Mas, para isso, continua Beam, os extremistas devem partilhar um mesmo ecossistema onde possam analisar o contexto político-social, trocar ideias e ensinamentos e afinar a estratégia mais lata a seguir, quais as tipologias de ações que fazem sentido em dado momento e espaço. E isto sem aceitarem ordens uns dos outros, devendo ao invés agir sempre de forma independente – isto é, inspirarem-se mutuamente.

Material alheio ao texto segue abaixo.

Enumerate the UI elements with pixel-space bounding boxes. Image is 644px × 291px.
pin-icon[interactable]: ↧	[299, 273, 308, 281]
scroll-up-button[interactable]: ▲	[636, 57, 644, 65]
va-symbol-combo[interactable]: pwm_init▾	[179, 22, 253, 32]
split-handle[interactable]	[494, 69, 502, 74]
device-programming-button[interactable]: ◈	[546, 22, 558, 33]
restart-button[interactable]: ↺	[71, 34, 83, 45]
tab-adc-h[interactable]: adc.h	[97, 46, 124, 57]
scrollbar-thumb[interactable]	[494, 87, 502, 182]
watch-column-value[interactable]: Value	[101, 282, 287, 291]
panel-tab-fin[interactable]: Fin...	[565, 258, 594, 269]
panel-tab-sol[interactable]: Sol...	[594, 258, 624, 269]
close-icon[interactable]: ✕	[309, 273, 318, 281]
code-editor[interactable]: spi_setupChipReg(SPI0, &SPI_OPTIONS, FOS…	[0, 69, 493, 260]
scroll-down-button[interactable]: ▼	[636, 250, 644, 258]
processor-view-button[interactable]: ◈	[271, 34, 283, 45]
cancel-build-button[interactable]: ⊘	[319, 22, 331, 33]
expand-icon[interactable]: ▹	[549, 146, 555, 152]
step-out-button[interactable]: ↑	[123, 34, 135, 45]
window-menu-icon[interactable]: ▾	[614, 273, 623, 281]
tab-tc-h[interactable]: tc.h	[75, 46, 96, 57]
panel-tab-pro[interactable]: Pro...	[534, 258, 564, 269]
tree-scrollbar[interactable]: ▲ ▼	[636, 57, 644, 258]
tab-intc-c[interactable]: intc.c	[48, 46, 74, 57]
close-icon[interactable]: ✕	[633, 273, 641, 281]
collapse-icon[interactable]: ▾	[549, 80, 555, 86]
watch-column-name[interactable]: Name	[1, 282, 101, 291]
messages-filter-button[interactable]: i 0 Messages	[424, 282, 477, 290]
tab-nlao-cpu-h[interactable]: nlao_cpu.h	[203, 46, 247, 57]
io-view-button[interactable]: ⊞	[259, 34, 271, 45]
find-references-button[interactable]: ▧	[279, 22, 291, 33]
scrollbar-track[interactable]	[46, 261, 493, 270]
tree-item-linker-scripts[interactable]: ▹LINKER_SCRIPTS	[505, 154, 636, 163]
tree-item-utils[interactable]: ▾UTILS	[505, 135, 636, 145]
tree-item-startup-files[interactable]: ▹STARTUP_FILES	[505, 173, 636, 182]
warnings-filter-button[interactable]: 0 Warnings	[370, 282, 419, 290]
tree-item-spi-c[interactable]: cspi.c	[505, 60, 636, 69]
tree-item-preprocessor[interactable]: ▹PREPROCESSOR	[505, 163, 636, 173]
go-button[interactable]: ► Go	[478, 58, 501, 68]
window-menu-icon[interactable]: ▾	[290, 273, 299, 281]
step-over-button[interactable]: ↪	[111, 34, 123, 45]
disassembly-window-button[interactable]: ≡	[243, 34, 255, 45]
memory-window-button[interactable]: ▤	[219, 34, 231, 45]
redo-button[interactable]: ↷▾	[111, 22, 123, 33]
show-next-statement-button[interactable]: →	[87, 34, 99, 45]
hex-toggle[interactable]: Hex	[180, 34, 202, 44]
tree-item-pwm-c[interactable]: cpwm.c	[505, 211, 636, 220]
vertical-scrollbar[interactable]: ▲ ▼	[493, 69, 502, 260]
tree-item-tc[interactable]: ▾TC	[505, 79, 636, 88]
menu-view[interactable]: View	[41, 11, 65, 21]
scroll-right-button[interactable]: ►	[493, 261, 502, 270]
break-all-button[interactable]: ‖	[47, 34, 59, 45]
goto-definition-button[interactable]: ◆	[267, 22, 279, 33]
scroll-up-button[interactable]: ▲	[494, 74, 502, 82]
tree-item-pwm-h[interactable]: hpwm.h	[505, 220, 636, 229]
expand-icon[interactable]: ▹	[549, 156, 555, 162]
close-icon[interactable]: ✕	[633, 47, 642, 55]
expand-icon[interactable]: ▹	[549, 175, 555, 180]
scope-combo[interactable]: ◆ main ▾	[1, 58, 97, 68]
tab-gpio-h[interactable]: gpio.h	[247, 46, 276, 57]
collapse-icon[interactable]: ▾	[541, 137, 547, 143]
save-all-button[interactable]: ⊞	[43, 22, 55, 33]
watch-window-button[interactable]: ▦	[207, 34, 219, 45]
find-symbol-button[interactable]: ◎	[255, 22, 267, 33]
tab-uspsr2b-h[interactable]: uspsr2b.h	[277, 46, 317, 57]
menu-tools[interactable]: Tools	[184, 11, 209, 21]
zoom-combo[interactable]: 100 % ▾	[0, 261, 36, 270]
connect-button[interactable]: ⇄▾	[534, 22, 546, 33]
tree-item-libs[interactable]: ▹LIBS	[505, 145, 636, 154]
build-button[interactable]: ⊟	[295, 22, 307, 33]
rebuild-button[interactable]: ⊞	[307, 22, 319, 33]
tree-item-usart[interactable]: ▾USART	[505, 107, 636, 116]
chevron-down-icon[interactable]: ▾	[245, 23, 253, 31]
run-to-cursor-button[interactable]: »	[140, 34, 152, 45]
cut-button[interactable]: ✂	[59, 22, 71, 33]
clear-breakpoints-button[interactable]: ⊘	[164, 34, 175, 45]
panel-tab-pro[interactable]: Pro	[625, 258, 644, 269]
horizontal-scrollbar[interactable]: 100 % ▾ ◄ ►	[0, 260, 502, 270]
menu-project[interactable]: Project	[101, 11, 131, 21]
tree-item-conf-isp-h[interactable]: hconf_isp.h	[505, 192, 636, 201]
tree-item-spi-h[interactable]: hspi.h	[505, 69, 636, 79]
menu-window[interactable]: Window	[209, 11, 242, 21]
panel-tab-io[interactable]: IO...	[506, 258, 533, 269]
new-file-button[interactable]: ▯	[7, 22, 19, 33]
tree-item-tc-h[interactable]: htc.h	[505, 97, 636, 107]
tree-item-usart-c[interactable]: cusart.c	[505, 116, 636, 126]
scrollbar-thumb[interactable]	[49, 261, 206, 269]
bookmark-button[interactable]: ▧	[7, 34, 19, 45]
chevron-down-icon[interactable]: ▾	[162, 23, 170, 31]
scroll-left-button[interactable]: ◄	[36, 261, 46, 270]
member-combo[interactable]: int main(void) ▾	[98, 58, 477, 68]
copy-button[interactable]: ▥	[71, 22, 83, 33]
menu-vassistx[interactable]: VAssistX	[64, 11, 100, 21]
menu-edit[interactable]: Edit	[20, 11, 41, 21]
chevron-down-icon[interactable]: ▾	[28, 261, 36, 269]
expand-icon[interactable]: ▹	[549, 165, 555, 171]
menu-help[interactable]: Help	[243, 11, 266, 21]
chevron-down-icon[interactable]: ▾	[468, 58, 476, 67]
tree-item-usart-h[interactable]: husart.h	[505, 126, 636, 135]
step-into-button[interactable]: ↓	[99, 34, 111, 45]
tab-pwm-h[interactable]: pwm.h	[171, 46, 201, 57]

Este ecossistema, argumentou o extremista, seria composto por tantos indivíduos em comunicação entre si que as autoridades deixariam de ter meios suficientes para os monitorizar e investigar a todos. Além disso, esta estratégia foi articulada antes da Internet ser o que hoje é e, portanto, jornais, panfletos e revistas seriam os principais canais de comunicação.
Os anos passaram, surgiram os fóruns na Internet e, no início do século XXI, chegaram as redes sociais. E surgiu um novo fenómeno: os atores solitários, como o norueguês Anders Breivik.
O termo não é totalmente correto para os caraterizar, uma vez que, sim, podem atuar individualmente, mas todos estão de alguma forma integrados neste ecossistema, seja no espaço virtual ou mesmo em contato físico com membros de organizações da extrema-direita mais violenta. Partilham mundividências muito semelhantes, quando não iguais.
Os fóruns e as redes sociais encriptadas vieram permitir um novo fenómeno de terrorismo de extrema-direita: as redes neonazis inorgânicas aceleracionistas. Atomwaffen Division, Feukerkrieg Division, Sonnenkrieg Division, The Base, The British Hand e National Partisan Movement. São algumas das detetadas nos últimos anos, não se descartando a possibilidade de haver outras desconhecidas.
“O crescimento exponencial da Internet, das notícias 24 horas por dia e plataformas de mensagens encriptadas mudaram completamente a forma como a extrema-direita se organiza”, avisa a Hope not hate no relatório State of Hate 2021 – Backlash, Conspiracies & Confrontation. “Acabaram-se as organizações políticas tradicionais, com as suas sedes, cartões de sócio e atividade offline semanal e, em vez disso, temos redes ágeis, de curta duração onde as pessoas vão e vêm, mas que partilham uma perspetiva – odiosa – comum.”
As redes neonazis inorgânicas aceleracionistas são tendencialmente internacionais, os seus membros organizam-se em redes sociais encriptadas, com muitos a nunca terem partilhado o mesmo espaço físico, e podem atuar coordenada ou independente uns dos outros. E recrutam pessoas cada vez mais jovens, até crianças.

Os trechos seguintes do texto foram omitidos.